Required action: If a line of the data below holds the word "oben", list it.

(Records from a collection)

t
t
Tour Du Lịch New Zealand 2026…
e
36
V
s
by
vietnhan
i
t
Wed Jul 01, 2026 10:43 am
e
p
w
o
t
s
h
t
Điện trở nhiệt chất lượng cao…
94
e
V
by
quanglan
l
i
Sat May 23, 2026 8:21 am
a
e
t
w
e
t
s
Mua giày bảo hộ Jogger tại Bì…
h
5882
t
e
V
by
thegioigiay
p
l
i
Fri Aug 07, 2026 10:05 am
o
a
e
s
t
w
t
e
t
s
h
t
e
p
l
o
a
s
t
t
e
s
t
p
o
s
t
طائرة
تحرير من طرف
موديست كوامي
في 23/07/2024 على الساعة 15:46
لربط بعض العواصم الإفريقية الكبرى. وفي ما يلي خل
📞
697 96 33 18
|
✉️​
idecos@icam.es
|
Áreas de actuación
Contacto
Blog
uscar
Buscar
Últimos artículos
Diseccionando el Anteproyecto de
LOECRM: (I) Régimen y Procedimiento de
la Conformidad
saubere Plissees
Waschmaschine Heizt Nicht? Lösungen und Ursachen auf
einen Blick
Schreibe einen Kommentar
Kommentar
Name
* * *
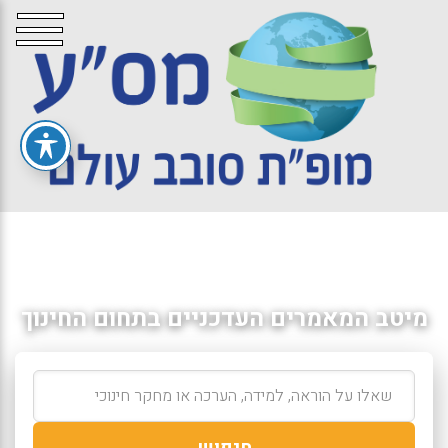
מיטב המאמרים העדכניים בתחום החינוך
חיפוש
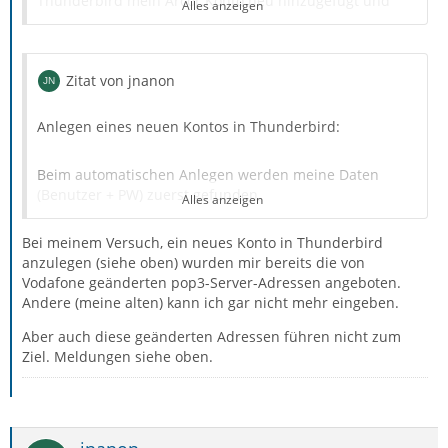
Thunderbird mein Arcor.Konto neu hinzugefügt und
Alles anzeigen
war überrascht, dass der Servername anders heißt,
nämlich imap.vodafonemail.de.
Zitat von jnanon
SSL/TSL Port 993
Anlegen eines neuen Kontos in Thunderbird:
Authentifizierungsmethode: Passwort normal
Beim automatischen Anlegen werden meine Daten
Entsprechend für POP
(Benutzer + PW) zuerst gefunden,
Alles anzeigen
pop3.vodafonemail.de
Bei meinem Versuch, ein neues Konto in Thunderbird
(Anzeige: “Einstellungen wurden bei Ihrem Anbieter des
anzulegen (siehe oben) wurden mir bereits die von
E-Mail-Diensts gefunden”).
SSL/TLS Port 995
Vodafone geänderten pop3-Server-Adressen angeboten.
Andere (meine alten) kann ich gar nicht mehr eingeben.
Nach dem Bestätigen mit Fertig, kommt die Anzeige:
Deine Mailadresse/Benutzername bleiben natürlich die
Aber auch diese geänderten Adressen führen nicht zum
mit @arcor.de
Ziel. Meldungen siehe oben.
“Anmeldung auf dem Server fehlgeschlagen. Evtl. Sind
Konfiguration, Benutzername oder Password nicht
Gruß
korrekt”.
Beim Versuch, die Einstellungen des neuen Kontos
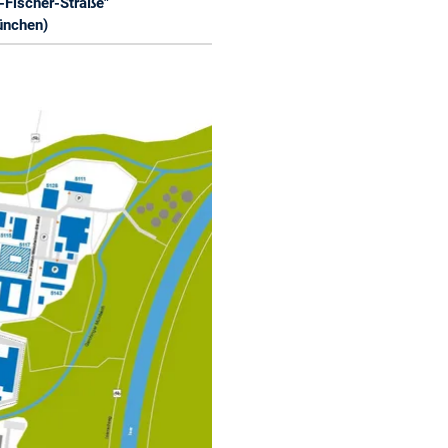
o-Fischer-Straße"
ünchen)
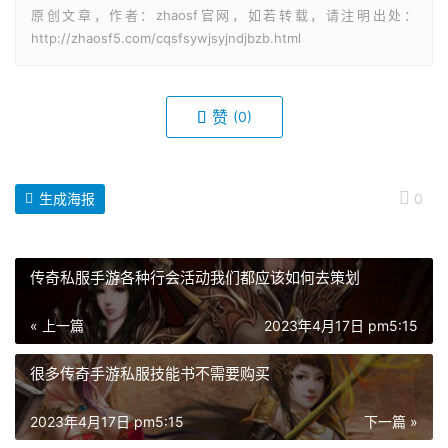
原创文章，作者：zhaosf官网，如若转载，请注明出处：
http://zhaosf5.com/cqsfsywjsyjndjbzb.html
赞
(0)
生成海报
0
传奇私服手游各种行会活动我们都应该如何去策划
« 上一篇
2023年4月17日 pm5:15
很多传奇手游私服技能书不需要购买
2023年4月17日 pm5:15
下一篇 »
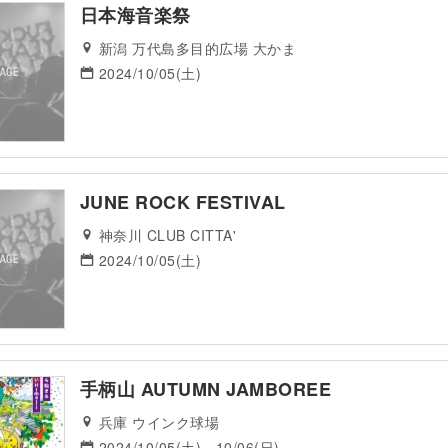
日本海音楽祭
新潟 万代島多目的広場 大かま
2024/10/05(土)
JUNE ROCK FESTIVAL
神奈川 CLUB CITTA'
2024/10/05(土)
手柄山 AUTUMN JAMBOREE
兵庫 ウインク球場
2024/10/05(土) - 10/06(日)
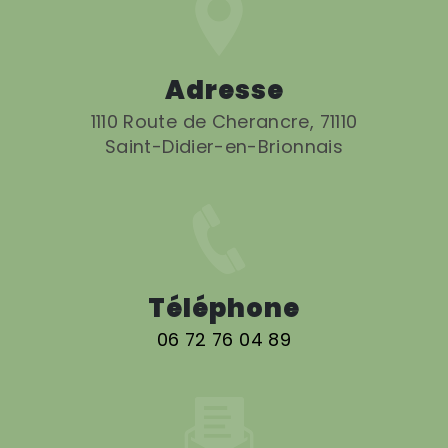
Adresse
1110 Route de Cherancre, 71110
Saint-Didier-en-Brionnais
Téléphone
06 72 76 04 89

Output of the exercise:
anzulegen (siehe oben) wurden mir bereits die von
Ziel. Meldungen siehe oben.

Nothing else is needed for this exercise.